There are also multiple diseases that IgG4-related disease can mimic, and vice versa, IgG4-related disease can be mimicked by these same conditions. So ANCA-associated vasculitis, particularly granulomatosis with polyangiitis is a cardinal mimicker of IgG4-related disease, and vice versa. And we'll emphasize that over the course of this program. IgG4-related disease can also mimic infections, particularly granulomatous infections, although it is not affiliated, associated with granulomatous inflammation, as Dr. Zen will emphasize. It can mimic hematopoietic conditions, including lymphomas and multiple myeloma and histiocytoses. And it can mimic solid tumors, particularly pancreatic cancer and Klatskin tumors, or cholangiocarcinomas as well.
It's important to make the diagnosis of IgG4-related disease because, increasingly, it has specific therapies and it is a very treatable condition. So it's very rewarding to make the diagnosis, because we can make a huge difference in these patients' lives.

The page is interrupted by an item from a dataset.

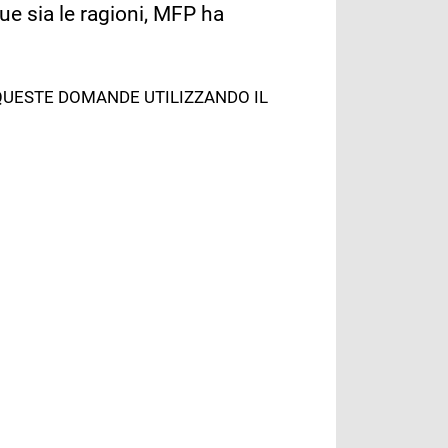
que sia le ragioni, MFP ha
 QUESTE DOMANDE UTILIZZANDO IL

So a quick timeline of the disease. It's not a new disease, although I indicated that it was recognized really only a little bit more than 20 years ago. But if one goes back through the medical literature, one finds this paper from the German literature in 1892 from one of the very famous surgeons of the day, Johann Mikulicz, who wrote about a 44-year-old German farmer who had enlargement of the lacrimal, parotid, and submandibular glands. Advancing forward quite a bit, more than a century, a group of Japanese investigators published in the New England Journal of Medicine in the year 2001 reporting that high serum IgG4 concentrations differentiated patients with what they called sclerosing pancreatitis from other hepatobiliary disorders. And it was a couple of years after that, that another group of Japanese investigators recognized this as being a distinct clinico pathological entity, which they called IgG4-related autoimmune disease. And in 2011 at the time of the first International Symposium on IgG4-related disease, the world group of investigators studying this disease agreed to call this condition IgG4-related disease.
So we've also learned a bit about the epidemiology of the disease. The disease doesn't have an – only had an ICD-10 code as of October which has been a big hurdle. The absence of an ICD-10 code has been a big hurdle to understanding the epidemiology. But suffice it to say that we believe, at the moment, that the disease affects between 5 and 10 out of every 100,000 people, this amounts to about 20,000 cases in the United States. But I feel certain that that estimate is quite an underestimate. We do know that it tends to affect middle-aged and elderly individuals, that it is more common and more severe in male patients compared to female patients. Women can get this disease, no question about it. It can be every bad as – every – as bad as it is in men, but it tends to be more severe in males. Looking at our cohort at the Massachusetts General Hospital of 600 patients, 328 of whom fulfilled the ACR/EULAR classification criteria, almost 70% of them were male compared to about 30% female.
So this is also echoed in a number of other studies, including baseline data from the MITIGATE trial, the world's first multicenter, international, randomized, double-blind, placebo-controlled trial for IgG4-related disease, which we'll be reporting out this fall. And interestingly, patients enrolled from all over the world, there's almost the same ratio, 65% male and 35% female.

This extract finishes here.